Top of EXERCISE MATERIALS
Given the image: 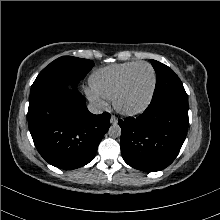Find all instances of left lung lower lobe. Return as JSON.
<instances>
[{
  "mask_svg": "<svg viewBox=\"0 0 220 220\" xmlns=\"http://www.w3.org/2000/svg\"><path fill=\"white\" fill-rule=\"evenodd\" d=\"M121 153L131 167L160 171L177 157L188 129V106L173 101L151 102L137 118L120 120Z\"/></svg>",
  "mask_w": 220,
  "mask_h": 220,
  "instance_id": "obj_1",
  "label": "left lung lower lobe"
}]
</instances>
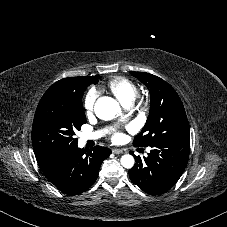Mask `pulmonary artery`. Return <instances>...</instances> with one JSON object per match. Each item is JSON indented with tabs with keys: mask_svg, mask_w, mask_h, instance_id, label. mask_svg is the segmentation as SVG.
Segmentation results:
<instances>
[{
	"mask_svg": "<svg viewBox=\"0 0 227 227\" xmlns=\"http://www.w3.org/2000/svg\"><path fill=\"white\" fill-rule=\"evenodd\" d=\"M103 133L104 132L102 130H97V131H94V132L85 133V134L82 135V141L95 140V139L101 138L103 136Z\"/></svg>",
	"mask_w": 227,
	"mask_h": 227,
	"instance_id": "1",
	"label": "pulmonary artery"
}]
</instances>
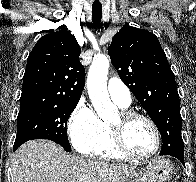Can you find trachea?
Bottom of EXERCISE MATERIALS
Top of EXERCISE MATERIALS
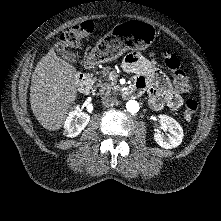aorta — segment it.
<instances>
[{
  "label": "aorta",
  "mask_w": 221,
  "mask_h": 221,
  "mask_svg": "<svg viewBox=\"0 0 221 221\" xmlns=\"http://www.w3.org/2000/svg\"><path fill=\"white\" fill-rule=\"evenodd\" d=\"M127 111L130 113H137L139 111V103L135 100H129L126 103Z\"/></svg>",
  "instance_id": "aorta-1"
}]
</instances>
Bottom of EXERCISE MATERIALS
Top of EXERCISE MATERIALS
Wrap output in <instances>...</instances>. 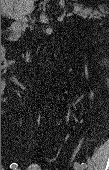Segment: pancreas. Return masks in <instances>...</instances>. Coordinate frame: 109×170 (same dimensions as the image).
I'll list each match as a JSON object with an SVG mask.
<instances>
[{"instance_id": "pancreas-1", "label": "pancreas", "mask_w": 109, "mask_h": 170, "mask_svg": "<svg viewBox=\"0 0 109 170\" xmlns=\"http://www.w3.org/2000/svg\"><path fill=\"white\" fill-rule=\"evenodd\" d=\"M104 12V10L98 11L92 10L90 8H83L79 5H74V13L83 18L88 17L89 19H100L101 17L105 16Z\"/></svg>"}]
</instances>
Bottom of EXERCISE MATERIALS
▸ PROMPT
Both boundary lines included, write out word for word only the lines above from the one containing "segmentation as SVG." to the one containing "Can you find trachea?", leaving out any pictures.

▸ RESPONSE TO THE EXERCISE
Mask `pulmonary artery`. Return <instances>...</instances> with one JSON object per match. Each item is JSON indented with tabs with keys: mask_svg, mask_w, mask_h, instance_id, label. mask_svg is the segmentation as SVG.
Segmentation results:
<instances>
[{
	"mask_svg": "<svg viewBox=\"0 0 227 227\" xmlns=\"http://www.w3.org/2000/svg\"><path fill=\"white\" fill-rule=\"evenodd\" d=\"M103 133L104 132L102 130H97V131H94V132L85 133V134L82 135V141L95 140V139L101 138L103 136Z\"/></svg>",
	"mask_w": 227,
	"mask_h": 227,
	"instance_id": "1",
	"label": "pulmonary artery"
}]
</instances>
Can you find trachea?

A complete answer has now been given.